## The task
Bring together all lines of the material below that contain the string "calendário".

## Dataset records
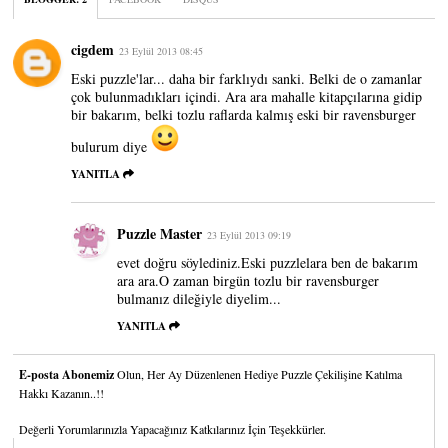
cigdem
23 Eylül 2013 08:45
Eski puzzle'lar... daha bir farklıydı sanki. Belki de o zamanlar
çok bulunmadıkları içindi. Ara ara mahalle kitapçılarına gidip
bir bakarım, belki tozlu raflarda kalmış eski bir ravensburger
bulurum diye
YANITLA
Puzzle Master
23 Eylül 2013 09:19
evet doğru söylediniz.Eski puzzlelara ben de bakarım
ara ara.O zaman birgün tozlu bir ravensburger
bulmanız dileğiyle diyelim...
YANITLA
E-posta Abonemiz
Olun, Her Ay Düzenlenen Hediye Puzzle Çekilişine Katılma
Hakkı Kazanın..!!
Değerli Yorumlarınızla Yapacağınız Katkılarınız İçin Teşekkürler.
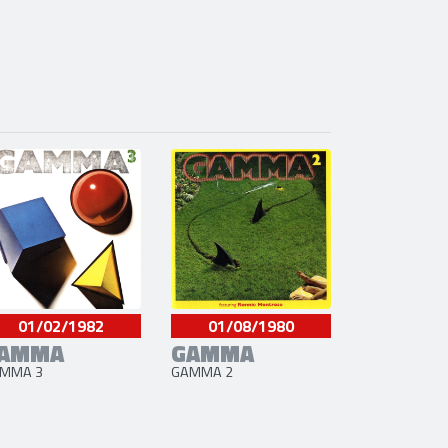
01/02/1982
01/08/1980
AMMA
GAMMA
MMA 3
GAMMA 2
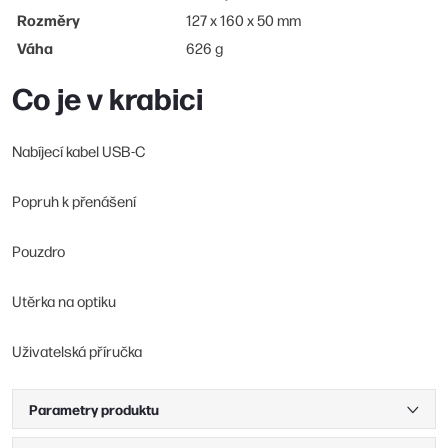
Rozměry
127 x 160 x 50 mm
Váha
626 g
Co je v krabici
Nabíjecí kabel USB-C
Popruh k přenášení
Pouzdro
Utěrka na optiku
Uživatelská příručka
Parametry produktu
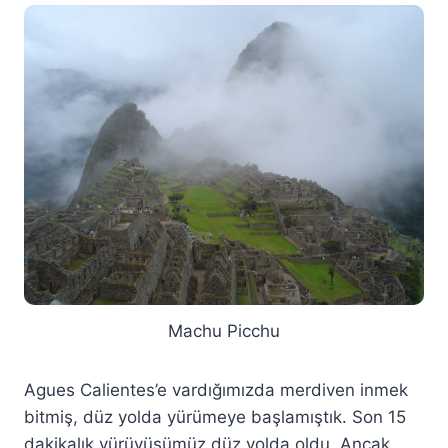
Machu Picchu
Agues Calientes’e vardığımızda merdiven inmek
bitmiş, düz yolda yürümeye başlamıştık. Son 15
dakikalık yürüyüşümüz düz yolda oldu. Ancak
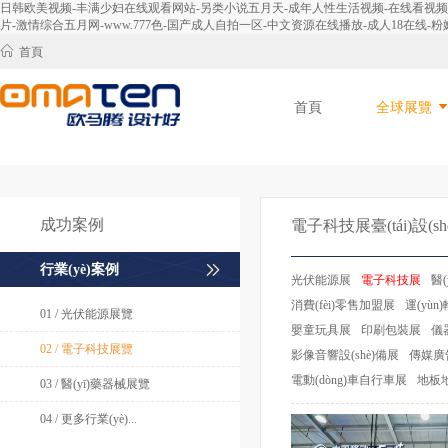
日韩欧美视频-丰满少妇在线观看网站-另类小说五月天-成年人性生活视频-在线看视频-免
片-激情综合五月网-www.777色-国产成人自拍一区-中文资源在线播放-成人18在线-粉嫩
首頁
首頁
全球展覽
成功案例
電子科技展臺(tái)設(shè
行業(yè)案例
光伏能源展
電子科技展
醫
消費(fèi)零售加盟展
運(yùn
01 / 光伏能源展覽
嬰童玩具展
印刷包裝展
儀器
02 / 電子科技展覽
影像音響設(shè)備展
傳媒廣告設
電動(dòng)車自行車展
地板
03 / 醫(yī)藥器械展覽
04 / 更多行業(yè)...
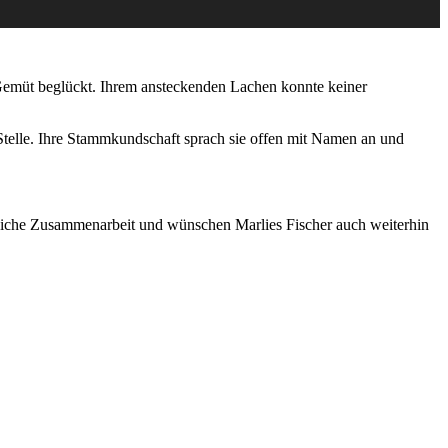
Gemüt beglückt. Ihrem ansteckenden Lachen konnte keiner
telle. Ihre Stammkundschaft sprach sie offen mit Namen an und
reiche Zusammenarbeit und wünschen Marlies Fischer auch weiterhin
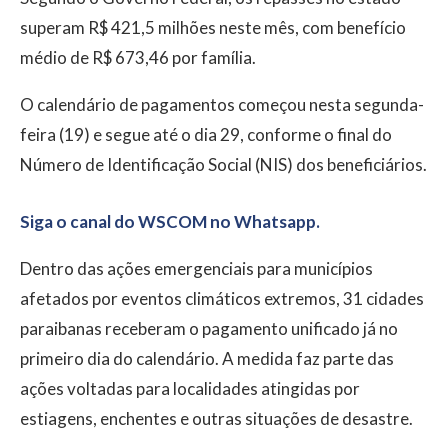
superam R$ 421,5 milhões neste mês, com benefício
médio de R$ 673,46 por família.
O calendário de pagamentos começou nesta segunda-
feira (19) e segue até o dia 29, conforme o final do
Número de Identificação Social (NIS) dos beneficiários.
Siga o canal do WSCOM no Whatsapp.
Dentro das ações emergenciais para municípios
afetados por eventos climáticos extremos, 31 cidades
paraibanas receberam o pagamento unificado já no
primeiro dia do calendário. A medida faz parte das
ações voltadas para localidades atingidas por
estiagens, enchentes e outras situações de desastre.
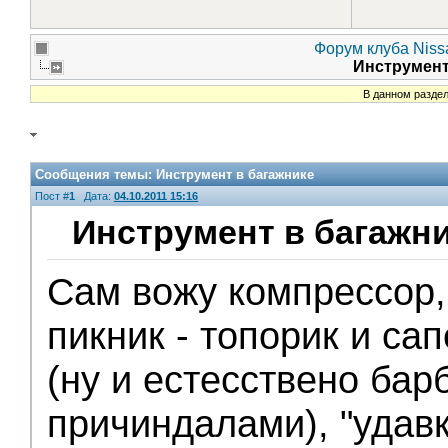
Форум клуба Nissa
Инструмент
В данном раздел
Сообщения темы:
Инструмент в багажнике
Пост #
1
Дата:
04.10.2011 15:16
Инструмент в багажн
Сам вожу компрессор,
пикник - топорик и са
(ну и естесствено бар
причиндалами), "удавк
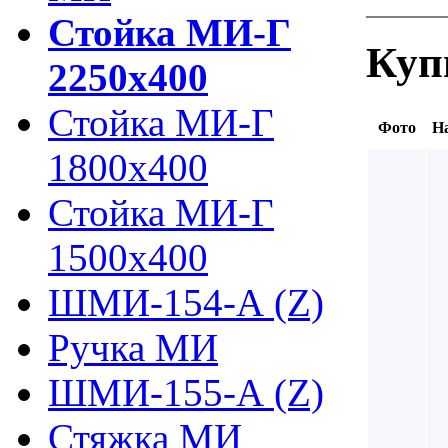
Стойка МИ-Г
Куп
2250х400
Стойка МИ-Г
Фото
На
1800х400
Стойка МИ-Г
1500х400
ШМИ-154-А (Z)
Ручка МИ
ШМИ-155-А (Z)
Стяжка МИ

## Solution
O calendário de pagamentos começou nesta segunda-
primeiro dia do calendário. A medida faz parte das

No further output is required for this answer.